14:母方の実家にご挨拶
クレスウェル王立学園は、年に一度遠征が行われる。
入学したロゼッタたちも例にもれず、さっそく遠征課題をすることになったのだが――その遠征地がシャリリア地方だった。
「は~~憂鬱だ……」
がたごと揺れる馬車の中で、ロゼッタは生気の抜けたような顔をしてダラダラとしていた。それを見て、向かいに座るルイスリーズとカインが苦笑する。さらに足元では、カインの相棒であるネロが気持ちよさそうに寝ている。
絶賛お昼寝タイムの可愛いもふもふ、ネロ。
黒の艶やかな毛並みを持つ狼で、その体長は一メートルほどある。カインとずっと一緒に冒険をしてきた優秀な相棒だ。
「もうすぐ到着するんだから、しゃきっとしたらどうだ」
「そうだね……」
ルイスリーズの喝がロゼッタの右耳から入り左耳から出ていってしまう。ああ、これは駄目そうだとルイスリーズはため息をついた。
今、ロゼッタ、ルイスリーズ、カインの三人は、一足先に遠征地であるシャリリア地方へ向かっているところだ。
ほかの生徒たちよりも、一日早いスケジュールだ。
その理由は、シャリリア地方がロゼッタの母の実家が治めていることにある。さすがに学園に入学した孫が、挨拶の一つもしないのでは外聞がよろしくない。
どんよりとした馬車の空気をどうにかしようと、カインが口を開いた。
「シャリリアって、どんなところなのさ」
「ああ、シャリリアは……シャリリア伯爵が治める領地で、光属性を信仰していることで有名だな」
そのため、闇属性を強く忌避しているのだとルイスリーズが説明をする。
「公に口に出せることではないが、あまり属性信仰というものはいいものではない。属性に優劣をつけるなんて、人間がしていい領分じゃないと俺は思ってるからな」
「それは……そうだね」
カインは頷きながら、「なかなか厳しい挨拶になりそうだね」と表情をしかめる。
属性信仰は、昔は平民の間でもよくあったものだ。しかし今は一部の過激派がいるだけで、偏見を持つ人はほとんどいなくなっている。
ただ、力を持つ一部の貴族の間でも根付いているのが問題だ。ロゼッタも、その信仰の被害者の一人と言ってもいいだろう。

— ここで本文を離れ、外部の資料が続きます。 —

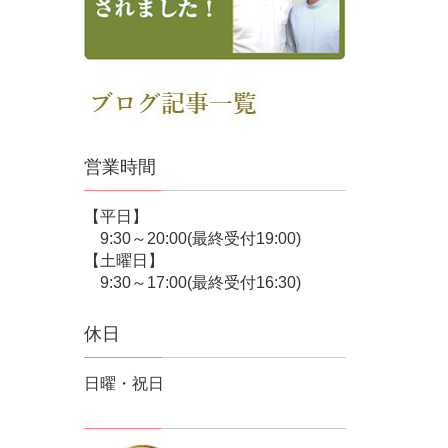
営業時間
【平日】
9:30～20:00(最終受付19:00)
【土曜日】
9:30～17:00(最終受付16:30)
休日
日曜・祝日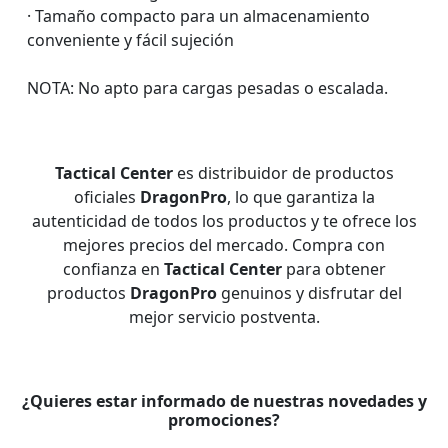
· Tamaño compacto para un almacenamiento
conveniente y fácil sujeción
NOTA: No apto para cargas pesadas o escalada.
Tactical Center
es distribuidor de productos
oficiales
DragonPro
, lo que garantiza la
autenticidad de todos los productos y te ofrece los
mejores precios del mercado. Compra con
confianza en
Tactical Center
para obtener
productos
DragonPro
genuinos y disfrutar del
mejor servicio postventa.
¿Quieres estar informado de nuestras novedades y
promociones?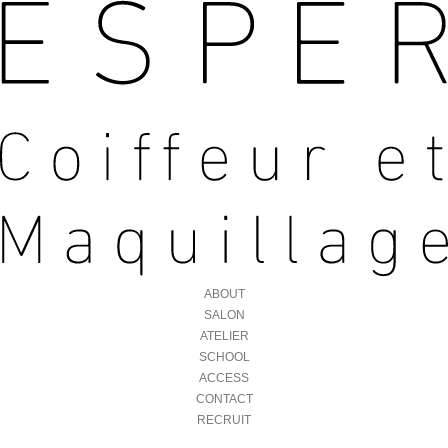
ABOUT
SALON
ATELIER
SCHOOL
ACCESS
CONTACT
RECRUIT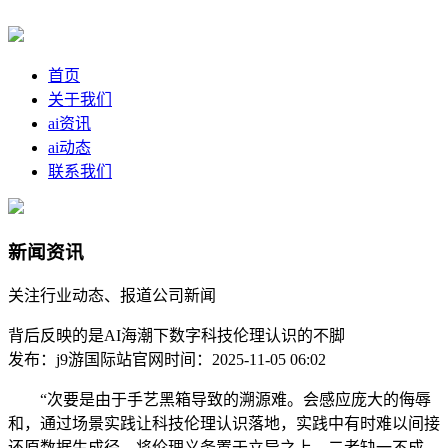
首页
关于我们
ai资讯
ai动态
联系我们
新闻资讯
关注行业动态、报道公司新闻
背后反映的是AI海潮下数字科技伦理认识的不脚
发布：j9游国际站官网
时间：2025-11-05 06:02
“次要是由于手艺黑箱导致的溯源难。会感应庞大的侮辱
和，通过场景实践让科技伦理认识落地，实践中有时难以间接
还原数据生成径。将伦理义务置于立异之上，二者缺一不成。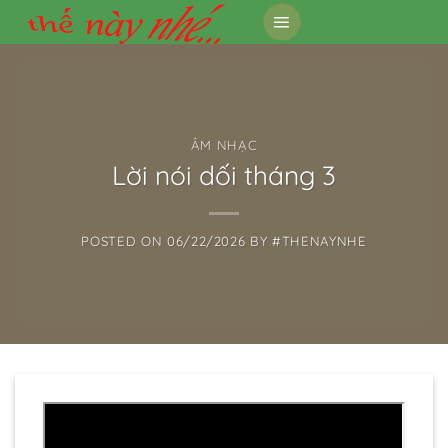
Skip
to
content
ÂM NHẠC
Lời nói dối tháng 3
POSTED ON
06/22/2026
BY
#THENAYNHE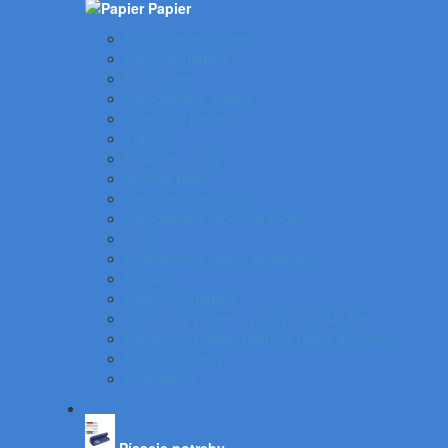
Papier
Kopírovacie papiere
Farebné papiere
Fotopapier
Samolepiace etikety
Špeciálny papier
Tlačivá
Poštové obálky
Školský papier
Samolepiace záložky
Samolepiace bločky a kocky
Zošity
Poznámkové bloky, karisbloky
Kroniky
Dizajnové papiere
Tabelačný papier a pásky do pokladne
Pauzovací papier, plotrové role a dvojhárky
Baliace potreby
Piktogramy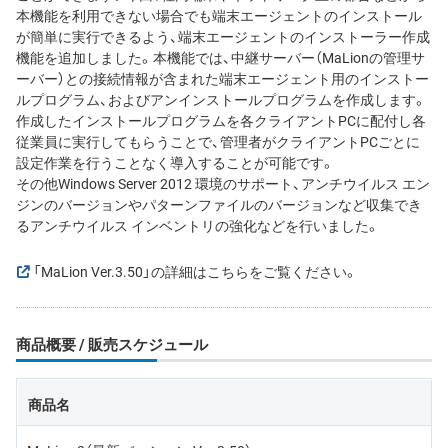
本機能を利用できない場合でも端末エージェントのインストール
が簡単に実行できるよう、端末エージェントのインストーラー作成
機能を追加しました。本機能では、中継サーバー（MaLionの管理サ
ーバー）との接続情報が含まれた端末エージェント用のインストー
ルプログラム、およびアンインストールプログラムを作成します。
作成したインストールプログラムを各クライアントPCに配付し各
従業員に実行してもらうことで、管理者がクライアントPCごとに
設定作業を行うことなく導入することが可能です。
その他Windows Server 2012 環境のサポート、アンチウイルス エン
ジンのバージョンやパターンファイルのバージョンなど収集でき
るアンチウイルス インベントリの強化などを行いました。
「MaLion Ver.3.50」の詳細はこちらをご覧ください。
商品概要 / 販売スケジュール
商品名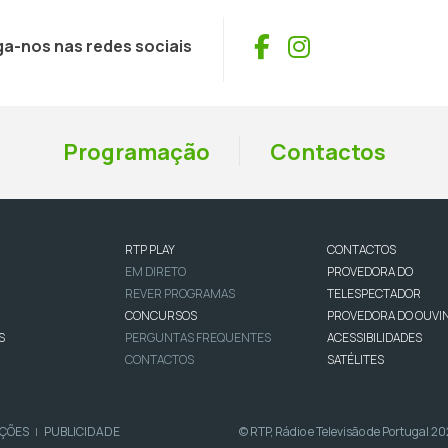
Facebook
Instagram
ga-nos nas redes sociais
Programação
Contactos
RTP PLAY
CONTACTOS
EM DIRETO
PROVEDORA DO
REVER PROGRAMAS
TELESPECTADOR
CONCURSOS
PROVEDORA DO OUVI
S
PERGUNTAS FREQUENTES
ACESSIBILIDADES
CONTACTOS
SATÉLITES
IÇÕES
PUBLICIDADE
© RTP, Rádio e Televisão de Portugal 2
|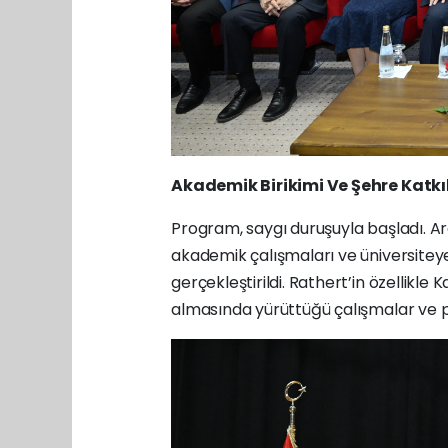
Akademik Birikimi Ve Şehre Katkıl
Program, saygı duruşuyla başladı. 
akademik çalışmaları ve üniversitey
gerçekleştirildi. Rathert’in özellik
almasında yürüttüğü çalışmalar ve pr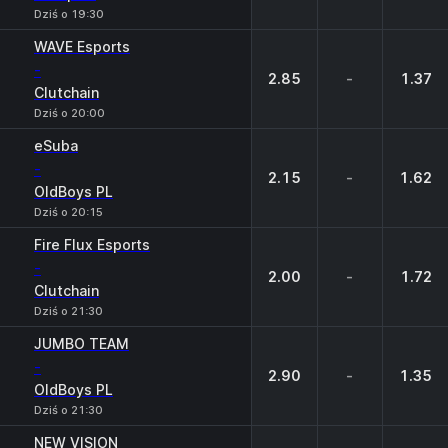
Dziś o 19:30
WAVE Esports
-
2.85
-
1.37
Clutchain
Dziś o 20:00
eSuba
-
2.15
-
1.62
OldBoys PL
Dziś o 20:15
Fire Flux Esports
-
2.00
-
1.72
Clutchain
Dziś o 21:30
JUMBO TEAM
-
2.90
-
1.35
OldBoys PL
Dziś o 21:30
NEW VISION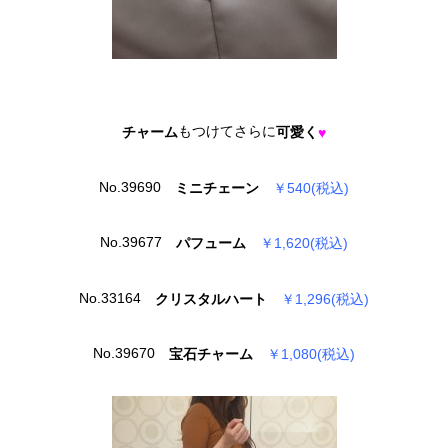
もつけてさらに
可愛く
チャーム
♥
No.39690
ミニチェーン
￥540(税込)
No.39677
パフューム
￥1,620(税込)
No.33164
クリスタルハート
￥1,296(税込)
No.39670
宝石チャーム
￥1,080(税込)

かといって、大々的に取り締まることもできずに苦労しているのだ。いっそ、何か悪事でも働いてくれていたら話は早いのだけれど――なんて、ルイスリーズが笑った。
***
「申し訳ございません……その、旦那様はお会いにならないとのこと、でし……て……」
段々と門番の声が小さくなるのを感じながら、ロゼッタは「大丈夫です」と力なく首を振った。

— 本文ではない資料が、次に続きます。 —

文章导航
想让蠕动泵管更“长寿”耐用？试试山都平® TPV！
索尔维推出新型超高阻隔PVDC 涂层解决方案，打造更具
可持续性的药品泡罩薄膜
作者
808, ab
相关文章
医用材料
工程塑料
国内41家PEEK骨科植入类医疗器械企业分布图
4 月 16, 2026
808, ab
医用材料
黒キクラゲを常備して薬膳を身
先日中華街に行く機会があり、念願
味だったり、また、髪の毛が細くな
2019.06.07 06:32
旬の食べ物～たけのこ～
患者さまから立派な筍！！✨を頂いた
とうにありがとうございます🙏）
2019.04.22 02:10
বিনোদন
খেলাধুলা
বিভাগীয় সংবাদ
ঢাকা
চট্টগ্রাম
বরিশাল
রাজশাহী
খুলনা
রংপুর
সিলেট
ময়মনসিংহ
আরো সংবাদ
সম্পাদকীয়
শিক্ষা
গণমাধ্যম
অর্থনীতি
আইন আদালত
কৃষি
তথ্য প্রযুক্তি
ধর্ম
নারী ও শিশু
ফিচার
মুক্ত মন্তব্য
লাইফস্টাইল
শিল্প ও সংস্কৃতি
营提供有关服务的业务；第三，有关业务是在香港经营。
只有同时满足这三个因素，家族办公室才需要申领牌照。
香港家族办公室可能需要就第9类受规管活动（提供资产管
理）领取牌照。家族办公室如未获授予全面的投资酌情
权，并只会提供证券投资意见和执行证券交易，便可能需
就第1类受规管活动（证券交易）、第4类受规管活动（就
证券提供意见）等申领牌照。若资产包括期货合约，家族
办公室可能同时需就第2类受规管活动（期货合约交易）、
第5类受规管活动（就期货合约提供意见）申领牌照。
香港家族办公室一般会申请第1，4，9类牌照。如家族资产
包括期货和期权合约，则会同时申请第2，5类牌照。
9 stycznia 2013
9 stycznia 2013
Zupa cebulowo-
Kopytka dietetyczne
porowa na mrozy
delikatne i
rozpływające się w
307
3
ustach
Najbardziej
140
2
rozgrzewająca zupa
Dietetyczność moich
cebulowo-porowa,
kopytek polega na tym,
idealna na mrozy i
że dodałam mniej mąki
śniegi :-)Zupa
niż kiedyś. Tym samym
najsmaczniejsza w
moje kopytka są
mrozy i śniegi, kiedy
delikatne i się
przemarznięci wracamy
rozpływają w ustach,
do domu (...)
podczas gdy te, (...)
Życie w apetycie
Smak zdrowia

母の実家――シャリリア伯爵家へやってきたのだが、門前払いをされてしまった。
(邪険に扱われるだろうとは思ってたけど、まさか門前払いをされるとは思わなかった……)
いや、これはこれで楽だからいいのではないか? とも思うけれど、ロゼッタとしてはもやもやするものがある。

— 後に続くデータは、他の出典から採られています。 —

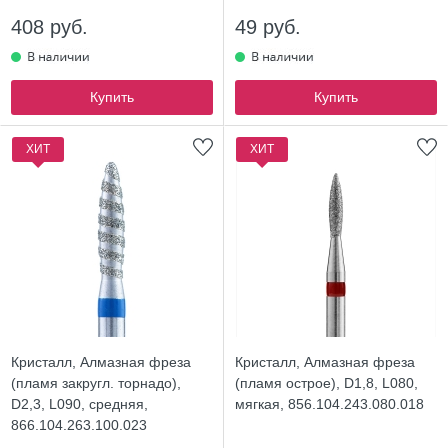
408 руб.
49 руб.
Купить
Купить
ХИТ
ХИТ
Кристалл, Алмазная фреза
Кристалл, Алмазная фреза
(пламя закругл. торнадо),
(пламя острое), D1,8, L080,
D2,3, L090, средняя,
мягкая, 856.104.243.080.018
866.104.263.100.023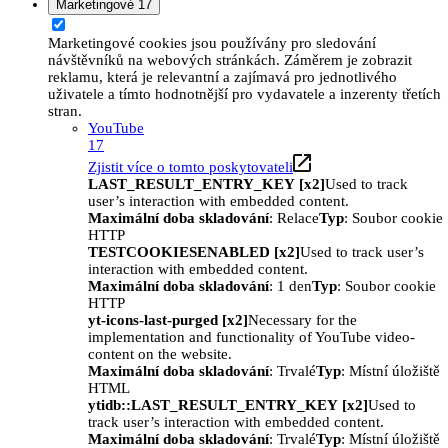
Marketingové
17
Marketingové cookies jsou používány pro sledování
návštěvníků na webových stránkách. Záměrem je zobrazit
reklamu, která je relevantní a zajímavá pro jednotlivého
uživatele a tímto hodnotnější pro vydavatele a inzerenty třetích
stran.
YouTube
17
Zjistit více o tomto poskytovateli
LAST_RESULT_ENTRY_KEY [x2]
Used to track
user’s interaction with embedded content.
Maximální doba skladování
: Relace
Typ
: Soubor cookie
HTTP
TESTCOOKIESENABLED [x2]
Used to track user’s
interaction with embedded content.
Maximální doba skladování
: 1 den
Typ
: Soubor cookie
HTTP
yt-icons-last-purged [x2]
Necessary for the
implementation and functionality of YouTube video-
content on the website.
Maximální doba skladování
: Trvalé
Typ
: Místní úložiště
HTML
ytidb::LAST_RESULT_ENTRY_KEY [x2]
Used to
track user’s interaction with embedded content.
Maximální doba skladování
: Trvalé
Typ
: Místní úložiště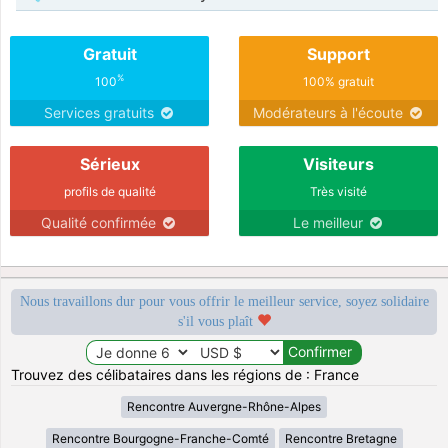
Gratuit
Support
%
100
100% gratuit
Services gratuits
Modérateurs à l'écoute
Sérieux
Visiteurs
profils de qualité
Très visité
Qualité confirmée
Le meilleur
Nous travaillons dur pour vous offrir le meilleur service, soyez solidaire
s'il vous plaît
Trouvez des célibataires dans les régions de : France
Rencontre Auvergne-Rhône-Alpes
Rencontre Bourgogne-Franche-Comté
Rencontre Bretagne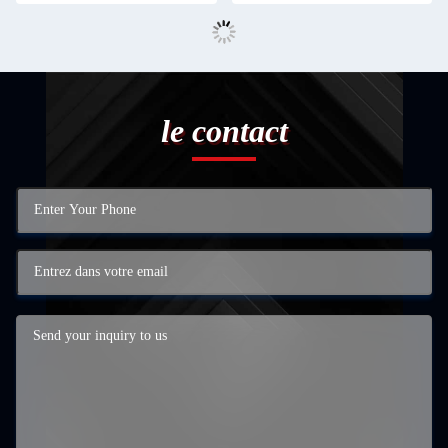
le contact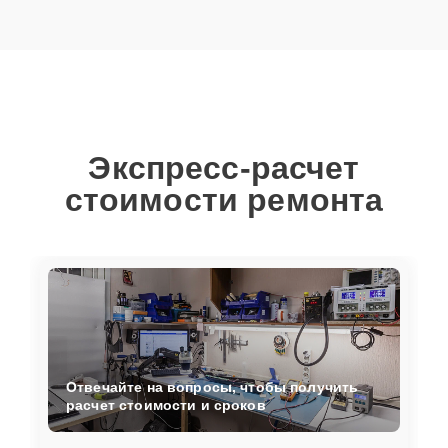
Экспресс-расчет
стоимости ремонта
Отвечайте на вопросы, чтобы получить
расчет стоимости и сроков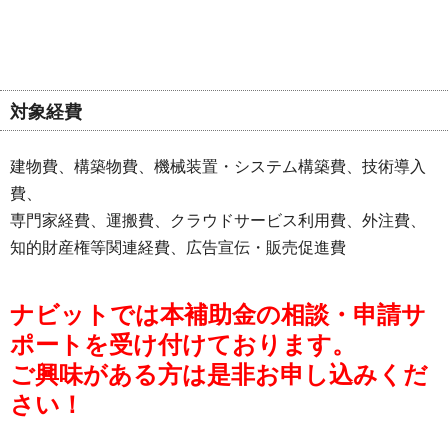
対象経費
建物費、構築物費、機械装置・システム構築費、技術導入
費、
専門家経費、運搬費、クラウドサービス利用費、外注費、
知的財産権等関連経費、広告宣伝・販売促進費
ナビットでは本補助金の相談・申請サ
ポートを受け付けております。
ご興味がある方は是非お申し込みくだ
さい！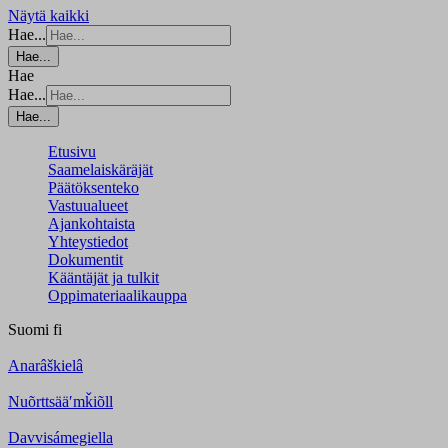
Näytä kaikki
Hae...
Hae...
Hae
Hae...
Hae...
Etusivu
Saamelaiskäräjät
Päätöksenteko
Vastuualueet
Ajankohtaista
Yhteystiedot
Dokumentit
Kääntäjät ja tulkit
Oppimateriaalikauppa
Suomi
fi
Anarâškielâ
Nuõrttsääʹmǩiõll
Davvisámegiella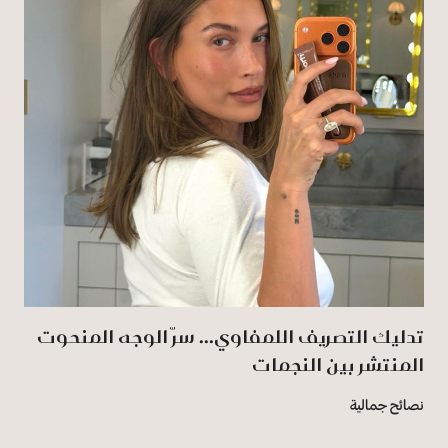
تدليك التصريف اللمفاوي... سرّ الوجه المنحوت
المنتشر بين النجمات
نصائح جمالية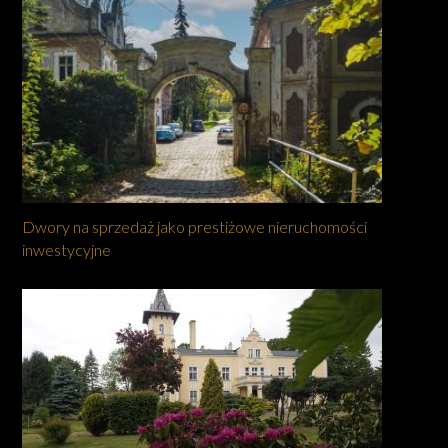
Dwory na sprzedaż jako prestiżowe nieruchomości
inwestycyjne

しかしここで粘っても仕方がないので、ロゼッタたちは街の宿へ向かった。今日は宿で一泊し、明日になったらほかの生徒と合流して遠征課題のスタートだ。
「ロゼッタ、大丈夫か?」
「気にするな……っていうのも無理かもしれないけど、あんまり気にしない方がいいよ」
「……うん。ありがとう、ルイ、カイン」
二人に慰められ、ロゼッタは笑顔を取り戻す。
(私には支えてくれる仲間がいるんだもんね!)
それを考えると自分は恵まれているし、やる気も出てくる。今日はたくさん美味しいものを食べて、明日に備えて早く寝てしまおう。